Énergir Development has partnered with Nature Energy to codevelop 10 biomethanization plants in Quebec’s agriculturally dense regions, producing up to 200 million cubic metres of renewable natural gas (RNG) per year.
This would supply one-third of Quebec’s 2030 RNG target – a minimum of 10 per cent of the province’s gas system distribution to be comprised of RNG.
The plants will reduce 400,000 tonnes of carbon dioxide emissions, the equivalent of taking 100,000 cars off the road.
It will generate investments of approximately $1 billion, creating more than 600 indirect jobs and more than 100 direct jobs once the plants are operational.

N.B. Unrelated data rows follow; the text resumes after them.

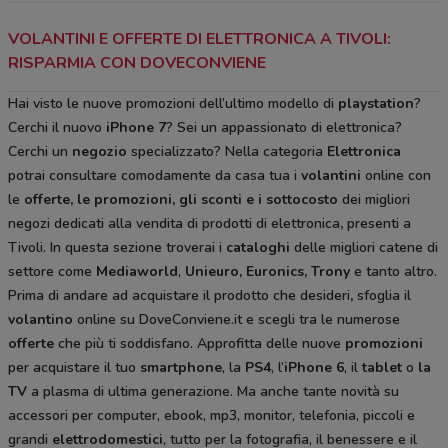
VOLANTINI E OFFERTE DI ELETTRONICA A TIVOLI:
RISPARMIA CON DOVECONVIENE
Hai visto le nuove promozioni dell’ultimo modello di
playstation
?
Cerchi il nuovo
iPhone 7
? Sei un appassionato di elettronica?
Cerchi un
negozio
specializzato? Nella categoria
Elettronica
potrai consultare comodamente da casa tua i
volantini
online con
le
offerte, le promozioni, gli sconti e i sottocosto
dei migliori
negozi dedicati alla vendita di prodotti di elettronica
,
presenti a
Tivoli. In questa sezione troverai i
cataloghi
delle migliori catene di
settore come
Mediaworld
,
Unieuro, Euronics, Trony
e tanto altro.
Prima di andare ad acquistare il prodotto che desideri
,
sfoglia il
volantino
online su DoveConviene.it e scegli tra le numerose
offerte
che più ti soddisfano. Approfitta delle nuove
promozioni
per acquistare il tuo
smartphone
, la
PS4
, l’
iPhone 6
, il
tablet
o
la
TV
a plasma di ultima generazione. Ma anche tante novità su
accessori per computer, ebook, mp3, monitor, telefonia, piccoli e
grandi
elettrodomestici
, tutto per la fotografia, il benessere e il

Nature Energy will be responsible for the design and operation of the facilities, while Énergir will see to construction and development. Both companies will ensure biomass procurement and invest in the portfolio.

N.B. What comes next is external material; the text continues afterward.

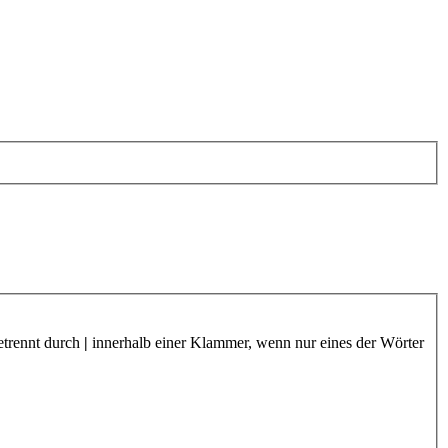
etrennt durch
|
innerhalb einer Klammer, wenn nur eines der Wörter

The start of the partnership
Conversations between Énergir and Nature Energy began over a year ago.
“We like the approach that they have with the communities in terms of social acceptability. Making sure that (there is) social acceptability with the agricultural people, with the municipalities they're in, which is values that we share as well,” said Éric Lachance, president and CEO of Énergir Inc. in an interview with SustainableBiz.

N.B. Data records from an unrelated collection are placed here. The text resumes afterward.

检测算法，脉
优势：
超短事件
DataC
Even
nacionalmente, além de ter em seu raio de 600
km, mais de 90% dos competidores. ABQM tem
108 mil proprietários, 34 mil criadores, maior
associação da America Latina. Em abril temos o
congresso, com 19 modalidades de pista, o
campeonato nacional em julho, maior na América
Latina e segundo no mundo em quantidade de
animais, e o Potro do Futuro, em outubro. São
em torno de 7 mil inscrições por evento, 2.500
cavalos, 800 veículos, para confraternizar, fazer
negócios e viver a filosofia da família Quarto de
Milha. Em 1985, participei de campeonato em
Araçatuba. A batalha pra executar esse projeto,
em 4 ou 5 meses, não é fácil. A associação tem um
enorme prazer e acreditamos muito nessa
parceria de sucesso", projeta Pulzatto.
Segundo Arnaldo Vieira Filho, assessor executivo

“So when they mentioned their interest to actually develop Quebec, we thought of them as good partners for a win-win.”
Headquartered in Denmark, Nature Energy provides one-third of the Danish gas grid’s biomethane via 13 industrial-scale biomethanization plants. By 2023, it will open two more large-scale biogas plants in the country.
Énergir Development – formerly Valener Inc. – holds a 29 per cent interest in Énergir, L.P.
Énergir, the largest natural gas distribution company in Quebec, is also the largest electricity distributor and the sole natural gas distributor in Vermont. Elsewhere in the U.S., it generates energy from hydraulic, wind and solar sources. It has over $9 billion in assets.
Énergir Development also holds interests in wind farm operations located on the private lands of Seigneurie de Beaupré in Quebec.
Énergir and Nature Energy
Construction will take between 18 and 24 months, which Lachance said is a conservative estimate due to the province’s winter weather. The aim is to have all 10 in operation by 2030.
“Some are, I would say, closer to kind of having the go ahead for starting with authorizations and so on,” he said. “(For) others we identified regions that could be interesting, but we need to have further talks with agricultural municipalities, making sure that there's the acceptability.”
While there were discussions with a number of companies around the world due to what Lachance called a “nascent industry,” the partnership with Nature Energy was inspired in part by what he saw as Europe’s overall early adoption of environmental trends.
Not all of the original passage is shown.